[Work item] Some lines in the material below hold the word "archive". Copy all of them.

[The data]
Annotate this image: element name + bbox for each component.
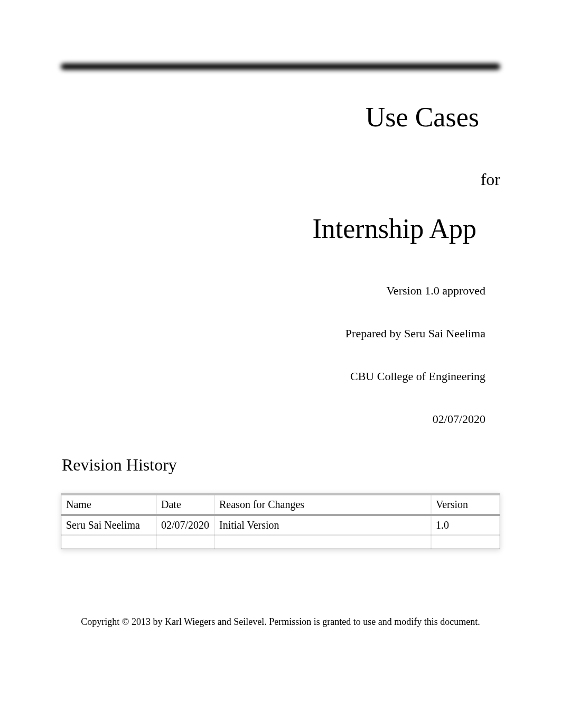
organization: CBU College of Engineering [61, 370, 500, 383]
copyright-footer: Copyright © 2013 by Karl Wiegers and Sei… [0, 616, 561, 628]
top-rule [61, 63, 500, 70]
revision-history-heading: Revision History [61, 455, 500, 475]
table-row [61, 535, 500, 549]
cell-name [61, 535, 156, 549]
document-title-line-1: Use Cases [61, 102, 500, 133]
cell-version [431, 535, 500, 549]
header-name: Name [61, 494, 156, 515]
table-header-row: Name Date Reason for Changes Version [61, 494, 500, 515]
header-reason: Reason for Changes [214, 494, 431, 515]
cell-name: Seru Sai Neelima [61, 515, 156, 535]
table-row: Seru Sai Neelima 02/07/2020 Initial Vers… [61, 515, 500, 535]
version-status: Version 1.0 approved [61, 284, 500, 298]
cell-date: 02/07/2020 [156, 515, 214, 535]
cell-reason [214, 535, 431, 549]
cell-version: 1.0 [431, 515, 500, 535]
prepared-by: Prepared by Seru Sai Neelima [61, 327, 500, 340]
document-date: 02/07/2020 [61, 412, 500, 426]
document-title-for: for [61, 170, 500, 189]
revision-history-table: Name Date Reason for Changes Version Ser… [61, 493, 500, 549]
header-version: Version [431, 494, 500, 515]
document-page: Use Cases for Internship App Version 1.0… [0, 0, 561, 549]
revision-history-table-wrap: Name Date Reason for Changes Version Ser… [61, 493, 500, 549]
cell-reason: Initial Version [214, 515, 431, 535]
header-date: Date [156, 494, 214, 515]
cell-date [156, 535, 214, 549]
document-title-line-2: Internship App [61, 213, 500, 244]
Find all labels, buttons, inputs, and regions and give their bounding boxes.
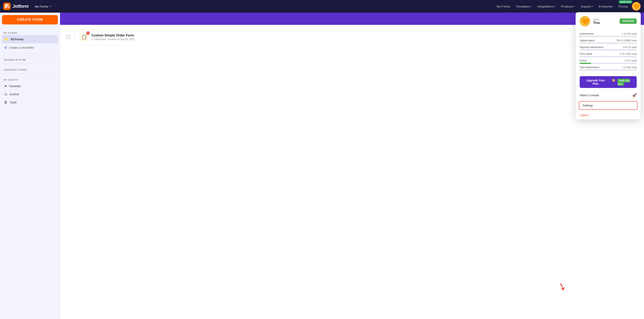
nav-pricing[interactable]: Pricing — [616, 4, 630, 9]
dropdown-avatar-emoji: 🧡 — [581, 18, 589, 25]
admin-console-label: Admin Console — [580, 94, 599, 97]
sidebar-item-trash[interactable]: 🗑 Trash — [2, 98, 58, 106]
settings-item[interactable]: Settings — [579, 101, 638, 110]
submissions-progress-fill — [580, 36, 580, 37]
total-progress-bg — [580, 70, 637, 71]
products-chevron-icon: ▾ — [574, 5, 575, 8]
rocket-icon: 🚀 — [632, 93, 637, 98]
my-drafts-label: MY DRAFTS — [2, 77, 58, 82]
support-chevron-icon: ▾ — [592, 5, 593, 8]
submissions-progress-bg — [580, 36, 637, 37]
trash-icon: 🗑 — [4, 100, 8, 104]
user-dropdown-panel: 🧡 Hello, Tina STARTER Submissions 1 of 1… — [576, 12, 641, 119]
divider-3 — [2, 74, 58, 74]
jotform-logo-icon — [3, 3, 10, 10]
sidebar-item-all-forms[interactable]: 📁 All Forms — [2, 35, 58, 43]
templates-chevron-icon: ▾ — [531, 5, 532, 8]
logout-label: Logout — [580, 114, 588, 117]
form-meta: 1 Submission. Created on Sep 24, 2022 — [92, 38, 638, 41]
upload-progress-bg — [580, 42, 637, 44]
top-navigation: Jotform My Forms ▼ My Forms Templates ▾ … — [0, 0, 644, 12]
stat-submissions-value: 1 of 100 used — [622, 32, 637, 35]
dropdown-user-info: Hello, Tina — [593, 18, 617, 25]
stat-submissions-label: Submissions — [580, 32, 594, 35]
archive-label: Archive — [10, 93, 19, 96]
stat-views-value: 0 of 1,000 used — [620, 52, 637, 55]
stat-total-value: 1 of 500 used — [622, 66, 637, 69]
favorite-star-button[interactable]: ☆ — [73, 34, 77, 40]
stat-upload-value: 0B of 100MB used — [616, 39, 637, 42]
integrations-chevron-icon: ▾ — [554, 5, 555, 8]
stat-upload-label: Upload space — [580, 39, 594, 42]
notification-badge: 1 — [86, 31, 90, 35]
nav-my-forms[interactable]: My Forms — [494, 4, 513, 9]
nav-links: My Forms Templates ▾ Integrations ▾ Prod… — [494, 4, 630, 9]
forms-progress-bg — [580, 63, 637, 64]
stat-submissions: Submissions 1 of 100 used — [580, 32, 637, 37]
star-icon: ★ — [4, 84, 7, 88]
assigned-forms-label: ASSIGNED FORMS — [2, 67, 58, 72]
nav-templates[interactable]: Templates ▾ — [514, 4, 534, 9]
chevron-down-icon: ▼ — [50, 5, 52, 8]
create-form-button[interactable]: CREATE FORM — [2, 15, 58, 24]
purple-toolbar: ⇅ Sort — [60, 12, 644, 25]
logo-text: Jotform — [12, 4, 28, 9]
user-name: Tina — [593, 21, 617, 25]
nav-enterprise[interactable]: Enterprise — [596, 4, 615, 9]
payment-progress-bg — [580, 49, 637, 50]
form-info: Custom Simple Order Form 1 Submission. C… — [92, 34, 638, 41]
stat-payment-submissions: Payment submissions 0 of 10 used — [580, 46, 637, 50]
nav-integrations[interactable]: Integrations ▾ — [535, 4, 558, 9]
stat-payment-label: Payment submissions — [580, 46, 604, 49]
stat-payment-value: 0 of 10 used — [623, 46, 637, 49]
sidebar-item-create-folder[interactable]: ⊕ Create a new folder — [2, 43, 58, 52]
user-avatar-button[interactable]: 🧡 — [632, 2, 641, 11]
upgrade-plan-button[interactable]: Upgrade Your Plan 🎨 SAVE 50% Now — [580, 76, 637, 88]
my-forms-nav-button[interactable]: My Forms ▼ — [32, 4, 54, 9]
forms-progress-fill — [580, 63, 591, 64]
create-folder-label: Create a new folder — [9, 46, 34, 49]
stat-forms-value: 1 of 5 used — [625, 59, 637, 62]
nav-support[interactable]: Support ▾ — [578, 4, 596, 9]
stat-total-label: Total Submissions — [580, 66, 600, 69]
stat-views-label: Form views — [580, 52, 592, 55]
save50-badge: SAVE 50% Now — [617, 79, 630, 86]
logo-area[interactable]: Jotform — [3, 3, 28, 10]
sidebar-item-favorites[interactable]: ★ Favorites — [2, 82, 58, 90]
dropdown-header: 🧡 Hello, Tina STARTER — [576, 12, 641, 30]
all-forms-label: All Forms — [10, 38, 24, 41]
form-icon-wrap: 📋 1 — [80, 32, 88, 42]
dropdown-avatar: 🧡 — [580, 16, 590, 26]
upgrade-label: Upgrade Your Plan — [583, 79, 608, 85]
divider-1 — [2, 54, 58, 54]
nav-products[interactable]: Products ▾ — [558, 4, 577, 9]
menu-divider — [576, 100, 641, 101]
stat-total-submissions: Total Submissions 1 of 500 used — [580, 66, 637, 71]
greeting-text: Hello, — [593, 18, 617, 21]
views-progress-bg — [580, 56, 637, 57]
logout-item[interactable]: Logout — [576, 111, 641, 119]
divider-2 — [2, 64, 58, 64]
sidebar: CREATE FORM MY FORMS 📁 All Forms ⊕ Creat… — [0, 12, 60, 319]
trash-label: Trash — [10, 101, 17, 104]
favorites-label: Favorites — [9, 84, 21, 88]
my-forms-nav-label: My Forms — [34, 5, 48, 8]
app-layout: CREATE FORM MY FORMS 📁 All Forms ⊕ Creat… — [0, 12, 644, 319]
stat-upload-space: Upload space 0B of 100MB used — [580, 39, 637, 44]
sidebar-item-archive[interactable]: 🗂 Archive — [2, 90, 58, 98]
main-content: ⇅ Sort ☆ 📋 1 Custom Simple Order Form 1 … — [60, 12, 644, 319]
admin-console-item[interactable]: Admin Console 🚀 — [576, 90, 641, 100]
archive-icon: 🗂 — [4, 92, 8, 96]
stat-forms: Forms 1 of 5 used — [580, 59, 637, 64]
starter-badge-button[interactable]: STARTER — [620, 18, 637, 24]
folder-icon: 📁 — [4, 37, 8, 41]
shared-with-me-label: SHARED WITH ME — [2, 57, 58, 62]
add-folder-icon: ⊕ — [4, 46, 7, 50]
stat-form-views: Form views 0 of 1,000 used — [580, 52, 637, 57]
save-badge: SAVE 50% — [619, 0, 632, 4]
settings-label: Settings — [582, 104, 593, 107]
form-checkbox[interactable] — [66, 35, 70, 39]
upgrade-right: 🎨 SAVE 50% Now — [608, 79, 634, 85]
form-type-icon: 📋 — [82, 34, 87, 40]
form-title: Custom Simple Order Form — [92, 34, 638, 37]
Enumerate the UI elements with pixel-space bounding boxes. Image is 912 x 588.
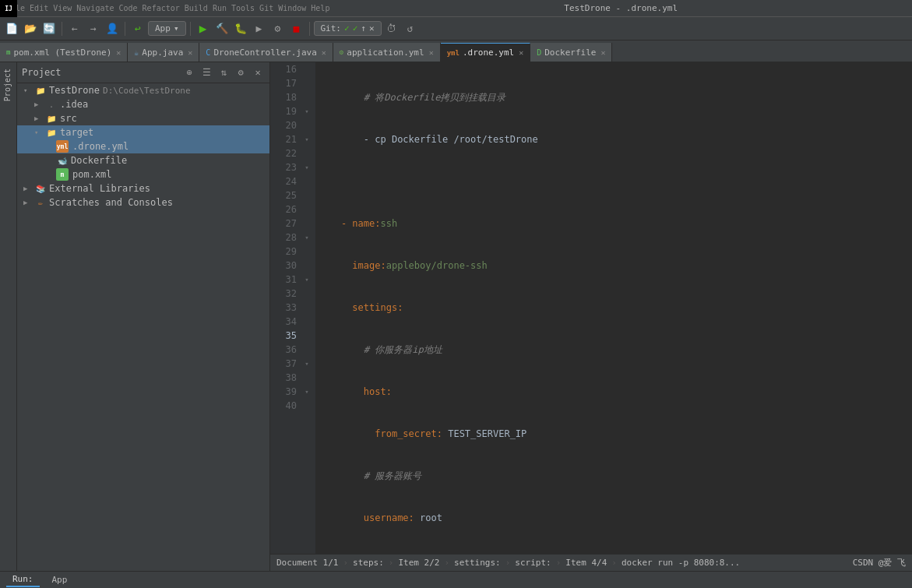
- tab-pom-label: pom.xml (TestDrone): [13, 48, 111, 58]
- ln-18: 18: [270, 90, 297, 104]
- pom-close[interactable]: ✕: [116, 48, 121, 57]
- app-run-tab[interactable]: App: [46, 573, 74, 586]
- code-16: # 将Dockerfile拷贝到挂载目录: [319, 90, 912, 104]
- build-btn[interactable]: 🔨: [213, 20, 231, 37]
- dockerfile-icon-tree: 🐋: [56, 154, 69, 167]
- editor: 16 17 18 19 20 21 22 23 24 25 26 27 28 2…: [270, 62, 912, 571]
- tab-drone[interactable]: yml .drone.yml ✕: [441, 43, 531, 62]
- target-icon: 📁: [45, 126, 58, 139]
- code-19: - name: ssh: [319, 217, 912, 231]
- code-area[interactable]: # 将Dockerfile拷贝到挂载目录 - cp Dockerfile /ro…: [315, 62, 912, 554]
- tab-app[interactable]: ☕ App.java ✕: [128, 43, 199, 62]
- project-tree: ▾ 📁 TestDrone D:\Code\TestDrone ▶ . .ide…: [17, 83, 269, 571]
- ln-20: 20: [270, 118, 297, 132]
- tab-application[interactable]: ⚙ application.yml ✕: [333, 43, 441, 62]
- git-check1: ✓: [344, 23, 350, 33]
- ga-37[interactable]: ▾: [301, 357, 312, 371]
- ga-28[interactable]: ▾: [301, 231, 312, 245]
- app-dropdown[interactable]: App ▾: [148, 21, 186, 36]
- tree-target[interactable]: ▾ 📁 target: [17, 125, 269, 139]
- ga-16: [301, 62, 312, 76]
- sidebar-collapse-btn[interactable]: ☰: [199, 65, 213, 79]
- undo-btn[interactable]: ↺: [402, 20, 419, 37]
- root-label: TestDrone: [49, 85, 100, 96]
- run-tab[interactable]: Run:: [6, 572, 40, 587]
- root-icon: 📁: [34, 84, 47, 97]
- dockerfile-label: Dockerfile: [71, 155, 127, 166]
- back-btn[interactable]: ←: [66, 20, 83, 37]
- tree-dockerfile[interactable]: 🐋 Dockerfile: [17, 153, 269, 167]
- profile-btn[interactable]: ⚙: [269, 20, 287, 37]
- sidebar-add-btn[interactable]: ⊕: [182, 65, 196, 79]
- tree-idea[interactable]: ▶ . .idea: [17, 97, 269, 111]
- ga-31[interactable]: ▾: [301, 273, 312, 287]
- sep3: [190, 22, 191, 36]
- tree-src[interactable]: ▶ 📁 src: [17, 111, 269, 125]
- revert-btn[interactable]: ↩: [129, 20, 146, 37]
- ga-32: [301, 287, 312, 301]
- root-arrow: ▾: [23, 86, 34, 94]
- tab-controller[interactable]: C DroneController.java ✕: [199, 43, 333, 62]
- app-chevron: ▾: [174, 23, 179, 33]
- app-icon: ☕: [134, 48, 139, 57]
- ga-36: [301, 343, 312, 357]
- sync-btn[interactable]: 🔄: [40, 20, 58, 37]
- forward-btn[interactable]: →: [85, 20, 102, 37]
- code-27: # 密码登入方法: [319, 553, 912, 554]
- ln-40: 40: [270, 399, 297, 413]
- sidebar-title: Project: [22, 67, 179, 78]
- ga-29: [301, 245, 312, 259]
- src-arrow: ▶: [34, 114, 45, 122]
- sidebar-settings-btn[interactable]: ⚙: [234, 65, 248, 79]
- git-btn[interactable]: Git: ✓ ✓ ↑ ✕: [314, 21, 382, 36]
- app-close[interactable]: ✕: [188, 48, 192, 57]
- ga-26: [301, 202, 312, 217]
- git-label: Git:: [321, 23, 342, 33]
- ln-28: 28: [270, 231, 297, 245]
- ga-34: [301, 315, 312, 329]
- tree-external[interactable]: ▶ 📚 External Libraries: [17, 181, 269, 195]
- sidebar-sort-btn[interactable]: ⇅: [217, 65, 231, 79]
- stop-btn[interactable]: ■: [288, 20, 305, 37]
- project-vertical-tab[interactable]: Project: [0, 62, 16, 107]
- ga-19[interactable]: ▾: [301, 104, 312, 118]
- tree-pom[interactable]: m pom.xml: [17, 167, 269, 181]
- ga-23[interactable]: ▾: [301, 160, 312, 174]
- user-btn[interactable]: 👤: [104, 20, 121, 37]
- coverage-btn[interactable]: ▶: [251, 20, 268, 37]
- controller-close[interactable]: ✕: [322, 48, 326, 57]
- code-17: - cp Dockerfile /root/testDrone: [319, 132, 912, 146]
- tree-scratches[interactable]: ▶ ✏ Scratches and Consoles: [17, 195, 269, 209]
- ln-19: 19: [270, 104, 297, 118]
- idea-icon: .: [45, 98, 58, 111]
- new-btn[interactable]: 📄: [3, 20, 20, 37]
- git-up: ↑: [361, 23, 366, 33]
- ln-22: 22: [270, 146, 297, 160]
- tree-root[interactable]: ▾ 📁 TestDrone D:\Code\TestDrone: [17, 83, 269, 97]
- scratches-arrow: ▶: [23, 199, 34, 206]
- tab-pom[interactable]: m pom.xml (TestDrone) ✕: [0, 43, 128, 62]
- git-history-btn[interactable]: ⏱: [383, 20, 400, 37]
- idea-arrow: ▶: [34, 100, 45, 108]
- code-18: [319, 174, 912, 188]
- ln-34: 34: [270, 315, 297, 329]
- application-close[interactable]: ✕: [429, 48, 434, 57]
- target-arrow: ▾: [34, 129, 45, 136]
- status-bar: Document 1/1 › steps: › Item 2/2 › setti…: [270, 554, 912, 571]
- sep2: [125, 22, 125, 36]
- status-script: script:: [515, 558, 551, 568]
- ga-33: [301, 301, 312, 315]
- run-btn[interactable]: ▶: [195, 20, 212, 37]
- open-btn[interactable]: 📂: [22, 20, 39, 37]
- drone-close[interactable]: ✕: [519, 48, 523, 57]
- ga-39[interactable]: ▾: [301, 385, 312, 399]
- editor-content[interactable]: 16 17 18 19 20 21 22 23 24 25 26 27 28 2…: [270, 62, 912, 554]
- left-tab: Project: [0, 62, 17, 571]
- tab-dockerfile[interactable]: D Dockerfile ✕: [530, 43, 612, 62]
- controller-icon: C: [206, 48, 210, 57]
- sidebar-close-btn[interactable]: ✕: [251, 65, 265, 79]
- debug-btn[interactable]: 🐛: [232, 20, 249, 37]
- tree-drone-yml[interactable]: yml .drone.yml: [17, 139, 269, 153]
- dockerfile-close[interactable]: ✕: [600, 48, 605, 57]
- ga-21[interactable]: ▾: [301, 132, 312, 146]
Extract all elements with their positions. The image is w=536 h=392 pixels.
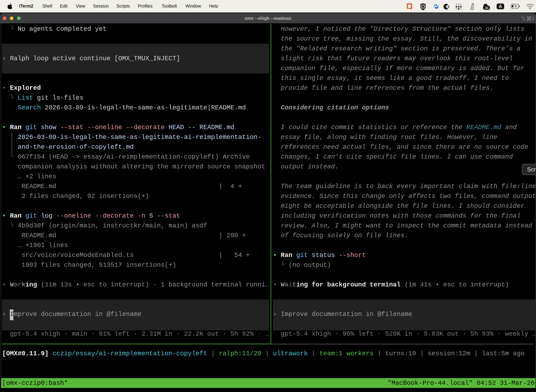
- svg-text:1: 1: [532, 16, 534, 21]
- svg-text:..61: ..61: [484, 6, 489, 9]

[Result of this exercise]
archive-label: Archive — [10, 93, 19, 96]
sidebar-item-archive[interactable]: 🗂 Archive — [2, 90, 58, 98]
archive-icon: 🗂 — [4, 92, 8, 96]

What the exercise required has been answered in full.